Activity>
Return exactly the lines below, starting with the one that has "Mapa strony" and going on through the one that has "Wszystkie prawa zastrzeżone".

Materials provided>
═══

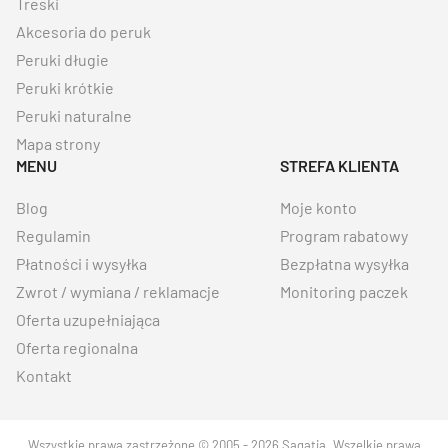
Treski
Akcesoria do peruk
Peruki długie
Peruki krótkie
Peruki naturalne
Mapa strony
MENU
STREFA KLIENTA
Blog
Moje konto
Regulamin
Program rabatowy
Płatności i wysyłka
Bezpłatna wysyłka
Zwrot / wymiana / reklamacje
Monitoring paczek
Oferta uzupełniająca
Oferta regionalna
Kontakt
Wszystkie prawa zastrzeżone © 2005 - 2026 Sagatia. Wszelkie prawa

═══

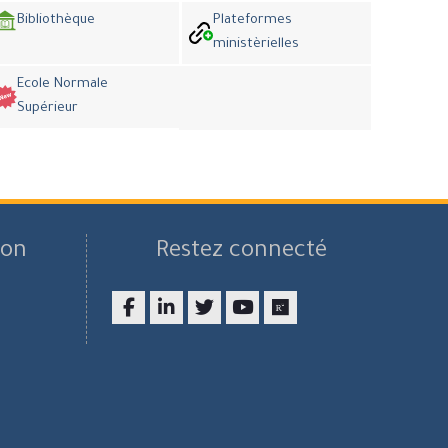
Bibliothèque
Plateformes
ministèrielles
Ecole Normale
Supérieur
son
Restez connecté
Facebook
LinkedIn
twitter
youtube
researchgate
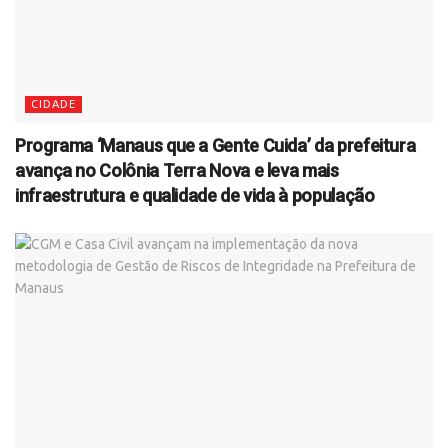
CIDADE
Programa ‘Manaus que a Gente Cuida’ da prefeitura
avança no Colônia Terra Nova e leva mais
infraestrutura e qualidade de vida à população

═══

Answer section>
Mapa strony
MENU
STREFA KLIENTA
Blog
Moje konto
Regulamin
Program rabatowy
Płatności i wysyłka
Bezpłatna wysyłka
Zwrot / wymiana / reklamacje
Monitoring paczek
Oferta uzupełniająca
Oferta regionalna
Kontakt
Wszystkie prawa zastrzeżone © 2005 - 2026 Sagatia. Wszelkie prawa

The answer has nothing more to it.